Read this story on Broken Arrow Sentinel here. 

After heavy rain a couple of weeks ago, a torrent of water and silt coming from the 50-foot buffer for the proposed Spring Creek Crossing development entered the neighboring Southfork Estates neighborhood just to the east.

Some residents said flooding caused has progressively gotten worse this spring after two rainstorms hit the area. Many of them fought the development over the last year over flooding and traffic concerns, but the project was eventually approved.

Spring Creek Crossing is proposed to be 37 acres and 132 housing units along Tucson Street, just west of Lynn Lane Road. The City Council voted Tuesday to table approval of the final plat for the project until the concerns were addressed.

Broken Arrow resident Dustin Fletcher, who lives in Southfork Estates, showed video of water and dirt flowing down his street, some of it entering his patio and outdoor structure. Other homes had a deluge of muddy water sitting in front of their homes.

Fletcher said he and neighbors were on record numerous times during Planning Commission and City Council meetings expressing concerns about flooding and their worst fears came true.

“I think there are a lot of questions with the grading and engineering that has come into play,” Fletcher told the City Council. “At the end of the day, I don’t have any answers, but something has to be done.”

The site developers were supposed to install silt fencing and follow best practices for stormwater management when groundwork began. Ward 2 City Council member Justin Green, who lives in the area, said silt fencing for the project only went up a few weeks ago, even though construction work has been ongoing for months.

Megan Pasco, an engineer for Tulsa-based Tanner Consulting, said she hadn’t heard any concerns from neighbors about flooding until Tuesday before the meeting. She questioned whether residents might have reached out to the future home developer, rather than the site builder, leading to confusion about the responsible party.
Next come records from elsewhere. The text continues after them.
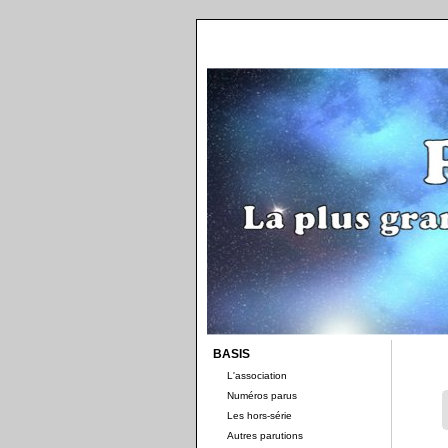
BASIS
L'association
Numéros parus
Les hors-série
Autres parutions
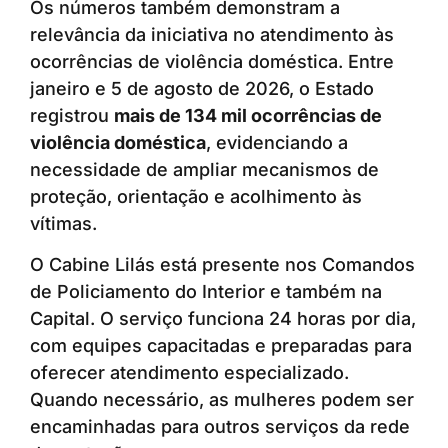
Os números também demonstram a
relevância da iniciativa no atendimento às
ocorrências de violência doméstica. Entre
janeiro e 5 de agosto de 2026, o Estado
registrou
mais de 134 mil ocorrências de
violência doméstica
, evidenciando a
necessidade de ampliar mecanismos de
proteção, orientação e acolhimento às
vítimas.
O Cabine Lilás está presente nos Comandos
de Policiamento do Interior e também na
Capital. O serviço funciona 24 horas por dia,
com equipes capacitadas e preparadas para
oferecer atendimento especializado.
Quando necessário, as mulheres podem ser
encaminhadas para outros serviços da rede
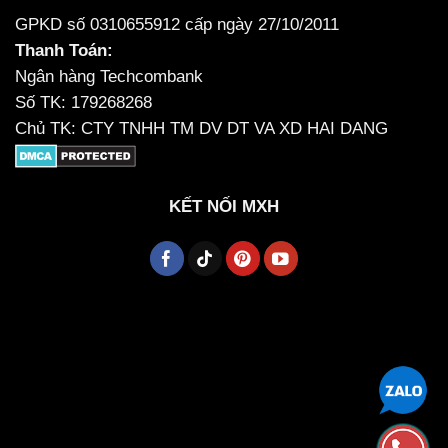
GPKD số 0310655912 cấp ngày 27/10/2011
Thanh Toán:
Ngân hàng Techcombank
Số TK: 179268268
Chủ TK: CTY TNHH TM DV DT VA XD HAI DANG
KẾT NỐI MXH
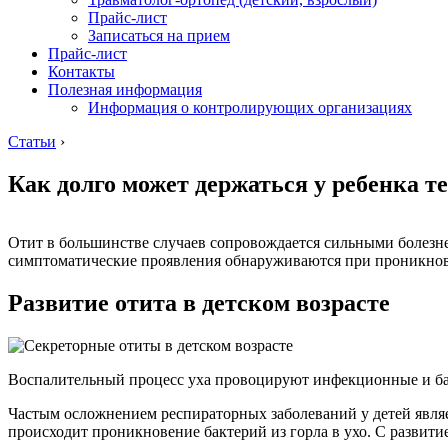
Прайс-лист
Записаться на прием
Прайс-лист
Контакты
Полезная информация
Информация о контролирующих организациях
Статьи
›
Как долго может держаться у ребенка т
Отит в большинстве случаев сопровождается сильными болезн
симптоматические проявления обнаруживаются при проникнове
Развитие отита в детском возрасте
Воспалительный процесс уха провоцируют инфекционные и ба
Частым осложнением респираторных заболеваний у детей являетс
происходит проникновение бактерий из горла в ухо. С развити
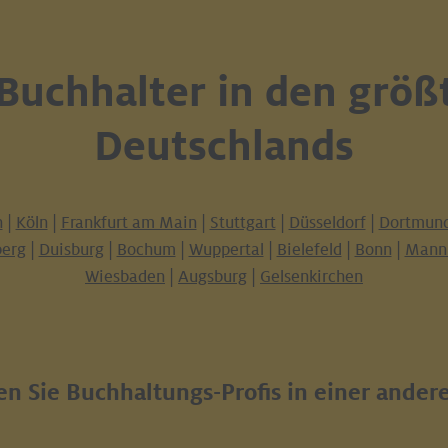
 Buchhalter in den größ
Deutschlands
n
|
Köln
|
Frankfurt am Main
|
Stuttgart
|
Düsseldorf
|
Dortmun
erg
|
Duisburg
|
Bochum
|
Wuppertal
|
Bielefeld
|
Bonn
|
Mann
Wiesbaden
|
Augsburg
|
Gelsenkirchen
n Sie Buchhaltungs-Profis in einer ander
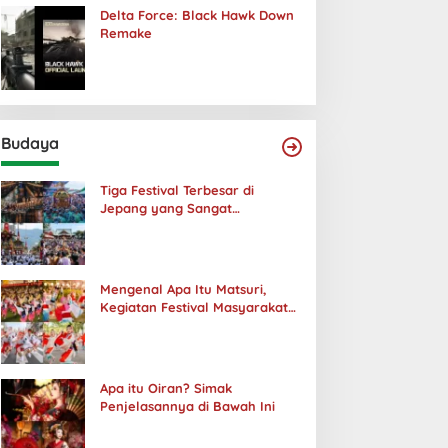
Delta Force: Black Hawk Down
Remake
Budaya
Tiga Festival Terbesar di
Jepang yang Sangat
Menakjubkan
Mengenal Apa Itu Matsuri,
Kegiatan Festival Masyarakat
Jepang
Apa itu Oiran? Simak
Penjelasannya di Bawah Ini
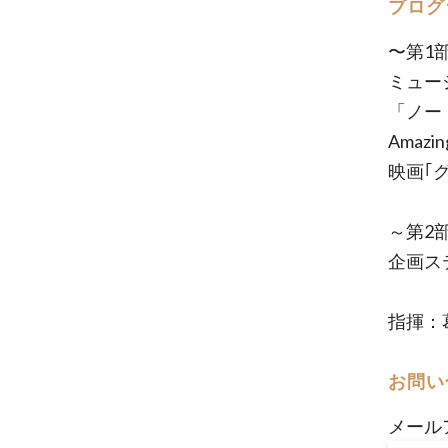
プログ
〜第1
ミュー
「ノー
Amazin
映画｢
～第2
企画ス
指揮：
お問い
メール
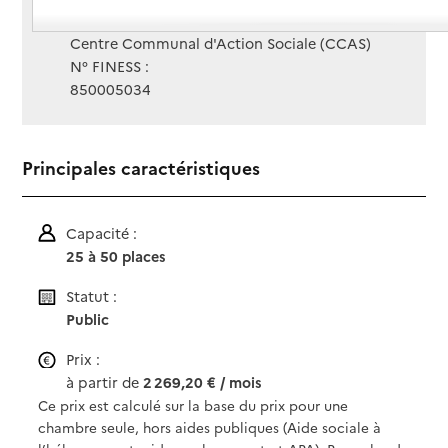
Gestionnaire :
Centre Communal d'Action Sociale (CCAS)
N° FINESS :
850005034
Principales caractéristiques
Capacité :
25 à 50 places
Statut :
Public
Prix :
à partir de
2 269,20 € / mois
Ce prix est calculé sur la base du prix pour une
chambre seule, hors aides publiques (Aide sociale à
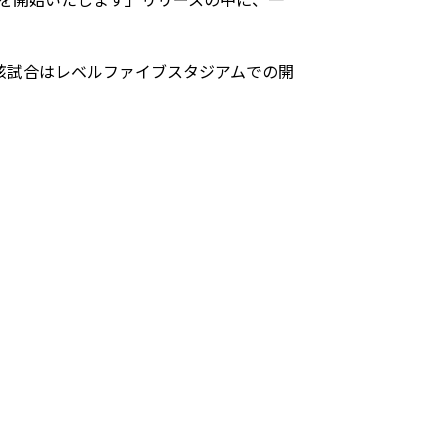
該試合はレベルファイブスタジアムでの開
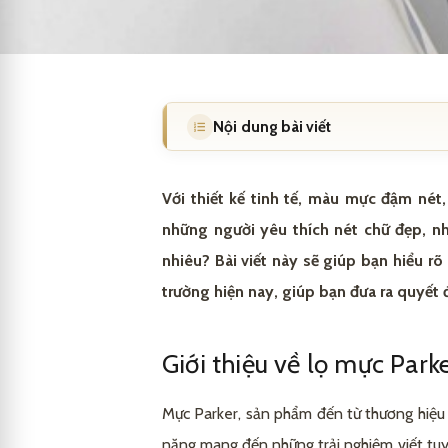
Nội dung bài viết
Giới thiệu về lọ mực Parker
1
Với thiết kế tinh tế, màu mực đậm nét
Lịch sử và nguồn gốc của mực Park
1.1
những người yêu thích nét chữ đẹp, n
nhiêu? Bài viết này sẽ giúp bạn hiểu rõ 
Đặc điểm nổi bật của mực Parker
1.2
trường hiện nay, giúp bạn đưa ra quyết
Các dòng mực Parker phổ biến
2
Kinh nghiệm chọn mua lọ mực Parke
3
Giới thiệu về lọ mực Park
Xác định mục đích sử dụng
3.1
Lọ mực Parker giá bao nhiêu trên thị
4
Mực Parker, sản phẩm đến từ thương hiệ
Lựa chọn màu mực phù hợp
Liên hệ mua mực Parker chính hãng g
3.2
5
năng mang đến những trải nghiệm viết tuyệ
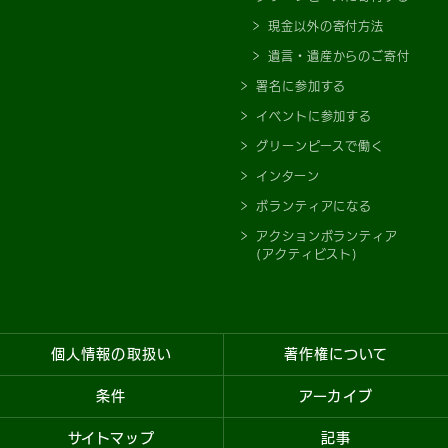
現金以外の寄付方法
遺言・遺産からのご寄付
署名に参加する
イベントに参加する
グリーンピースで働く
インターン
ボランティアになる
アクションボランティア
(アクティビスト)
個人情報の取扱い
著作権について
条件
アーカイブ
サイトマップ
記事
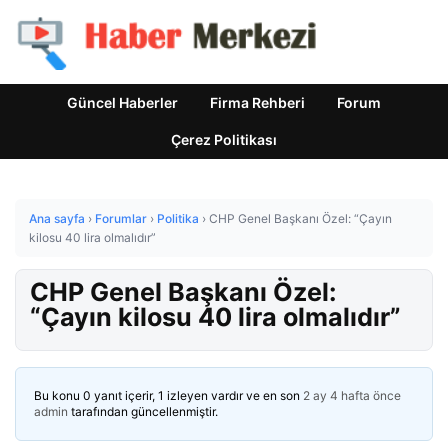
Güncel Haberler
Firma Rehberi
Forum
Çerez Politikası
Ana sayfa
›
Forumlar
›
Politika
›
CHP Genel Başkanı Özel: “Çayın
kilosu 40 lira olmalıdır”
CHP Genel Başkanı Özel:
“Çayın kilosu 40 lira olmalıdır”
Bu konu 0 yanıt içerir, 1 izleyen vardır ve en son
2 ay 4 hafta önce
admin
tarafından güncellenmiştir.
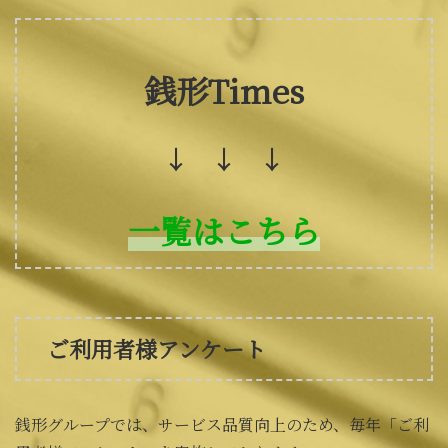
銭形Times
↓ ↓ ↓
一覧はこちら
ご利用者様アンケート
銭形グループでは、サービス品質向上のため、毎年「ご利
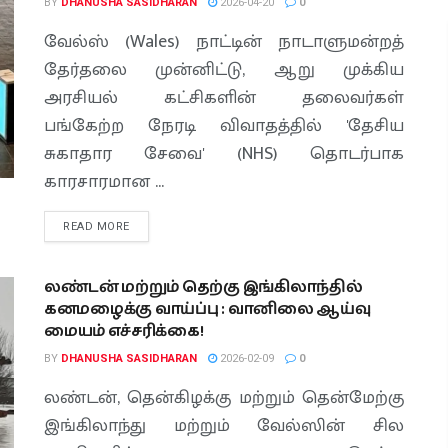
BY
DHANUSHA SASIDHARAN
2026-04-20
0
வேல்ஸ் (Wales) நாட்டின் நாடாளுமன்றத்
தேர்தலை முன்னிட்டு, ஆறு முக்கிய
அரசியல் கட்சிகளின் தலைவர்கள்
பங்கேற்ற நேரடி விவாதத்தில் 'தேசிய
சுகாதார சேவை' (NHS) தொடர்பாக
காரசாரமான ...
READ MORE
லண்டன் மற்றும் தெற்கு இங்கிலாந்தில்
கனமழைக்கு வாய்ப்பு : வானிலை ஆய்வு
மையம் எச்சரிக்கை!
BY
DHANUSHA SASIDHARAN
2026-02-09
0
லண்டன், தென்கிழக்கு மற்றும் தென்மேற்கு
இங்கிலாந்து மற்றும் வேல்ஸின் சில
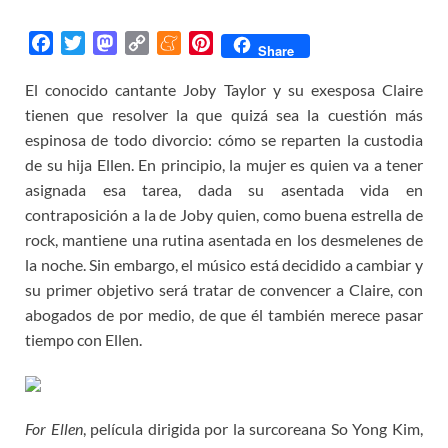
F
T
M
C
M
P
Share
a
w
a
o
e
i
El conocido cantante Joby Taylor y su exesposa Claire
c
i
s
p
n
n
tienen que resolver la que quizá sea la cuestión más
e
t
t
y
e
t
b
t
o
L
a
e
espinosa de todo divorcio: cómo se reparten la custodia
o
e
d
i
m
r
de su hija Ellen. En principio, la mujer es quien va a tener
o
r
o
n
e
e
asignada esa tarea, dada su asentada vida en
k
n
k
s
contraposición a la de Joby quien, como buena estrella de
t
rock, mantiene una rutina asentada en los desmelenes de
la noche. Sin embargo, el músico está decidido a cambiar y
su primer objetivo será tratar de convencer a Claire, con
abogados de por medio, de que él también merece pasar
tiempo con Ellen.
For Ellen
, película dirigida por la surcoreana So Yong Kim,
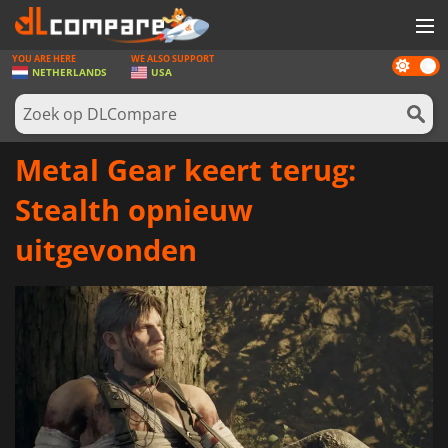
YOU ARE HERE
WE ALSO SUPPORT
Dark
SPELLEN
NETHERLANDS
USA
mode
GAME CARDS
SOFTWARE
Metal Gear keert terug:
REWARDS
Stealth opnieuw
NIEUWS
uitgevonden
LOG IN OF REGISTREER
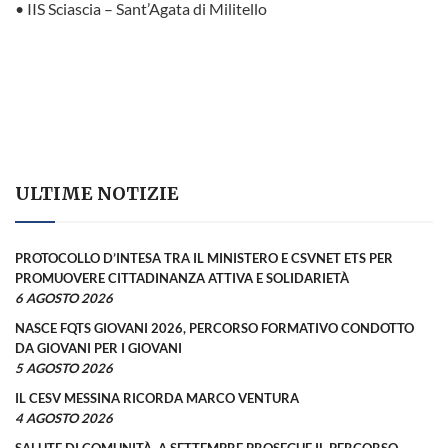
• IIS Sciascia – Sant’Agata di Militello
ULTIME NOTIZIE
PROTOCOLLO D’INTESA TRA IL MINISTERO E CSVNET ETS PER
PROMUOVERE CITTADINANZA ATTIVA E SOLIDARIETÀ
6 AGOSTO 2026
NASCE FQTS GIOVANI 2026, PERCORSO FORMATIVO CONDOTTO
DA GIOVANI PER I GIOVANI
5 AGOSTO 2026
IL CESV MESSINA RICORDA MARCO VENTURA
4 AGOSTO 2026
SALUTE DI COMUNITÀ, A SETTEMBRE PROSEGUE IL PERCORSO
City Manager Michael Spurgeon said the flooding issues were only brought to his attention on Tuesday as well and he would direct staff provide the firm building the site a list of steps needed to address the problem in a certain timeframe.

Pasco said Tanner Consulting was “doing the best we can” to mitigate the runoff and added “the conditions out there today will not be the final conditions. Construction is painful process to get through, and the contractor and developer are under obligation to do the best they can to mitigate these things and to address those concerns as they happen.”

Pasco added the final site design will redirect a sunstantial portion of water flow away from the Southfork neighborhood. “We did think about these things in the engineering design,” she said.

Spurgeon said seeing the photos and video of muddy floodwaters in the adjacent neighborhood was “infuriating” to him. “I have a hard time accepting ‘be we can,’” Spurgeon told Pasco. “You have residents here and others who are concerned and I think your responsibility is to basically follow the code.”

At-Large City Council member Johnnie Parks said measures to control runoff should have been in place before the spring rains hit.

“I’ve not seen a job in the last few years where that much silt came off the roadways where it hasn’t before,” he said. “The dirt is going to have to be moved if it builds up enough.”

City officials said some residents may not understand the home builder in a project may be different than the site developer, and if there are any concerns with work going on they should contact the city, rather than trying to reach the developer.